Die Psychologie kann mir also in diesem Fall nicht helfen. Denn wegtherapieren lassen will ich mir mein Warten auf Gott auf gar keinen Fall. Die Sehnsucht nach Gott ist für einen Mann Gottes wie mich ja geradezu das Lebenselixier. Natürlich hätte ich kein Problem damit, mich fragen zu lassen, wie es denn mal mit sieben Wochen ohne Handy neben dem Bett wäre.

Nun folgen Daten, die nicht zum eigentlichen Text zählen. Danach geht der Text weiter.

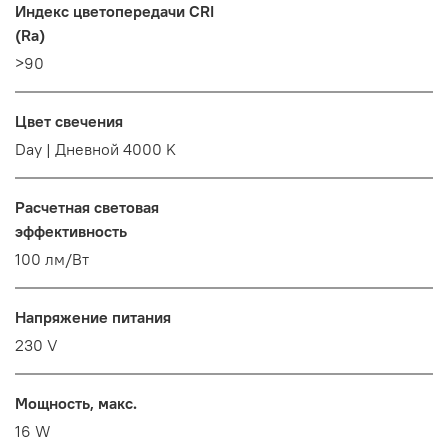
Индекс цветопередачи CRI
(Ra)
>90
Цвет свечения
Day | Дневной 4000 K
Расчетная световая
эффективность
100 лм/Вт
Напряжение питания
230 V
Мощность, макс.
16 W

Aber ich würde diesen suchtpräventiven säkularen Fastenratschlag nur ernst nehmen können, wenn er auch mein Warten auf Gott ernst nehmen und nicht als bemitleidenswerte Macke eines psychisch unreifen Ewiggestrigen belächeln würde.

Verzichten auf Gott?

Genau das ist es übrigens, was mich an vielen gutgemeinten Sieben-Wochen-ohne-Tipps stört: dass sie geistlich oft so desinteressiert sind. Vielleicht bin ich ein wenig zu streng, aber ich höre sie geradezu in meinem Kopf, die zahllosen Fastenaktionsstimmen, die mir eindringlich einzureden versuchen, der Clou beim Fasten bestehe darin, zu Heldinnen und Helden des Verzichts zu werden. Dabei verzichten diese Ratschläge in der Regel vor allem auf eins: auf Gott.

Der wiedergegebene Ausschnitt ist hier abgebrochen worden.